Today, in the course of a conversation, someone mentioned to me that he didn’t get the sense that I was ambitious. After rotating my neck by 45 degrees and slapping my eyelids in ‘’wait what’’, I had an emotional response to the observation.
‘’Was I living life so terribly that this person thought I had no grand plan for my days on earth?’’ “ Had I internalized the predilection of being female and ambitious and consequently behaved less ambitiously as a result?’’ ‘’What have I become?’’
And even though he tried to explain logically, I must admit I marinated in my emotions for a few more hours afterwards.
That conversation got me to have several conversations of my own with myself.
This person who by the way I completely adore, is not the first to throw around this perception, and it is perhaps a natural inference because I get so involved in the lives of others, people often assume I have no needs, no desires and possibly no ambition of my own but nothing could be further from the truth.
I was raised by intentional parents, they catered to and influenced my natural abilities which often oscillated between leadership and great care for others. My leadership abilities growing up was often rooted in multiple talents that I am privileged to house, I sang best, debated best, spoke publicly the best and while it wasn’t always a ruthless competition, I must admit that I was mildly competitive. As a teenager, I exhibited now and again, bouts of pride, was a snob, was very bossy and thought I knew everything.
At the point when I started thinking I was better than others, my parents removed me from my plush school and put me in another school that was less plush and got me to take public transportation to school till my brain was reset. It also ‘’didn’t help’’ that they are lovers of Jesus so they taught me that leadership was deeply rooted in servanthood. I was not better than anyone and no one was better than me.

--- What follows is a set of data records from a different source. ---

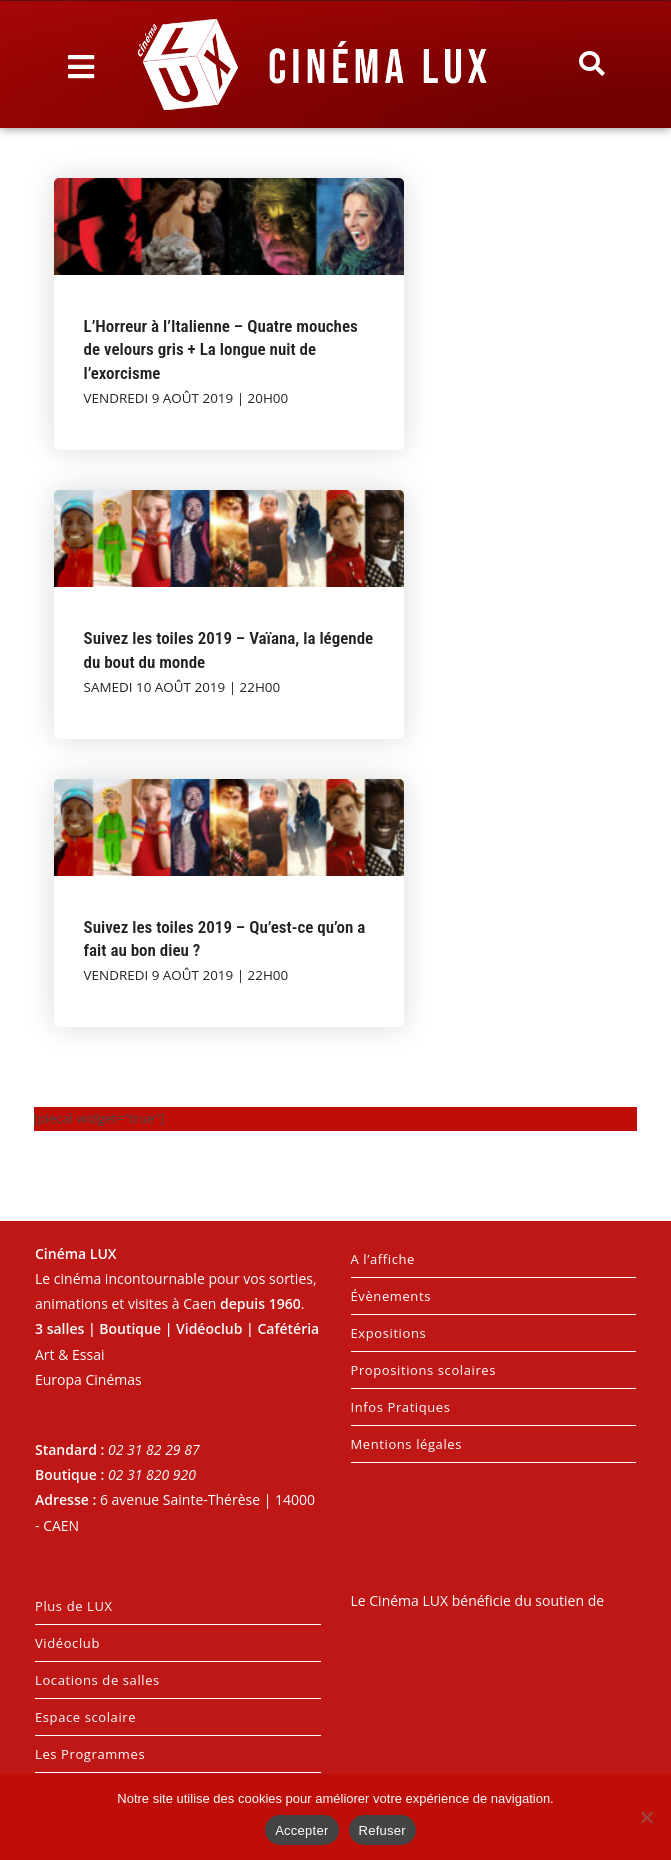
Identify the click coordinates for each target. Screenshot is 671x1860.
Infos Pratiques (401, 1407)
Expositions (389, 1333)
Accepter (301, 1830)
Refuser (382, 1830)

As an adult, in the caring for others and investing in people, many people often assume that I didn’t possess leadership traits and where they thought I did, they assumed the leadership was done exclusively in the service of others.
LOL.
Through the different phases of my life, one thing has always been constant, the desire and determination to be successful. The HOW may have been modified by life experiences but the desire and the realization that the only way to good success is through hard work remains largely the same.

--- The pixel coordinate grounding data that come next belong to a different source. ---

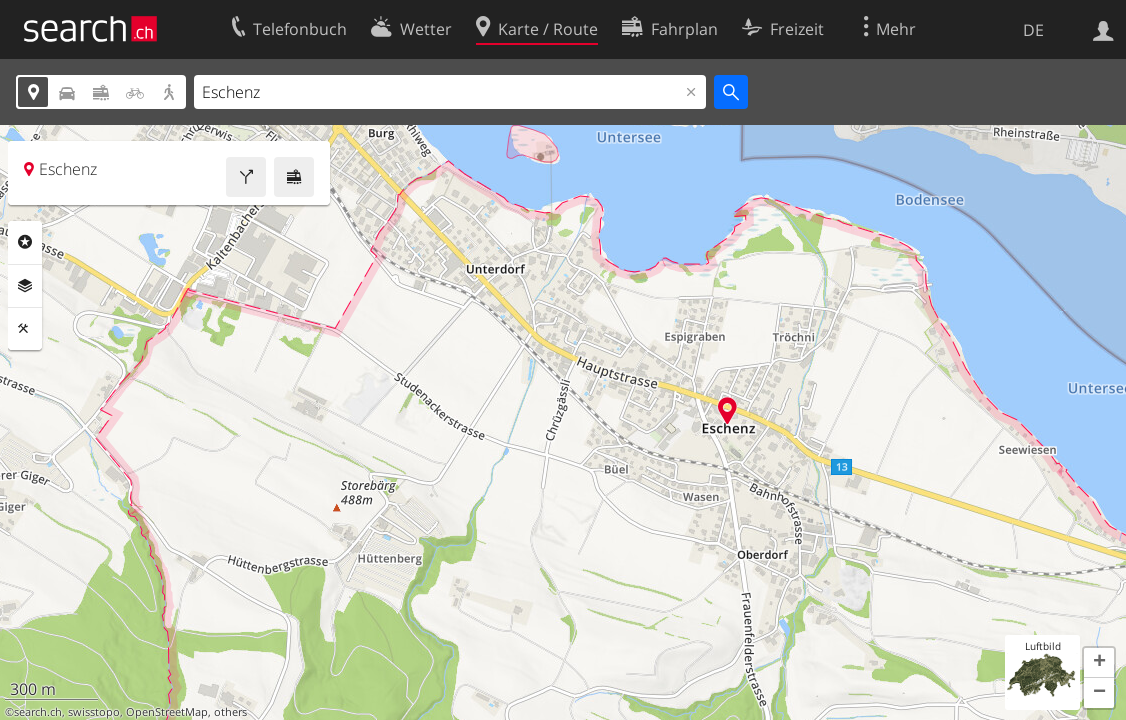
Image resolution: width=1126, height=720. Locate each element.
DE (1033, 30)
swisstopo (94, 712)
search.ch (38, 712)
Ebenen (25, 286)
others (230, 712)
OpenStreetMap (167, 712)
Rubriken (25, 242)
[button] (1099, 663)
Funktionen (25, 329)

I admit that I downplay my strengths, my successes and sometimes have to deal with the imposter syndrome but dang, I am ambitious. I say this both as a reminder to myself in pursuit of my dreams and aspirations
The challenge has always been for me — the balance. I admit that within me lies a b****h who drips sarcasm, can blank people out in a moment’s notice but is constrained now and again by the love of a savior who insists that I must love others as much as he loves me. This also presents a problem where my meekness is often translated to mean stupidity or presents an opportunity for others to take advantage of or manipulate me till my other side shows up.
It is why it is almost comedic when I address those situations and these people seem ‘’surprised’’
I guess it is then necessary to have the conversation as to what ambition really means. And as pointed out by the you-know-who, who started the conversation this afternoon, ambition is not evil. We have just associated the word with negativity and ruthlessness.
We have associated ambition to mean climbing on people as we rise, eye-service, back-biting, arrogance, bullying and every other irritating quality we ascribe to those we consider ambitious. It is even as bad that people think once you a run a business or establishment and don’t cut corners, then you definitely don’t know what you are doing.
Ambition is ambition but the intensity of dreams often differ and the how is subject to personal values.
Now that I have gotten this off my chest, what do you think?
Personal Ambition: an earnest desire for some type of achievement or distinction, as power, honor, fame, or wealth, and the willingness to strive for its attainment.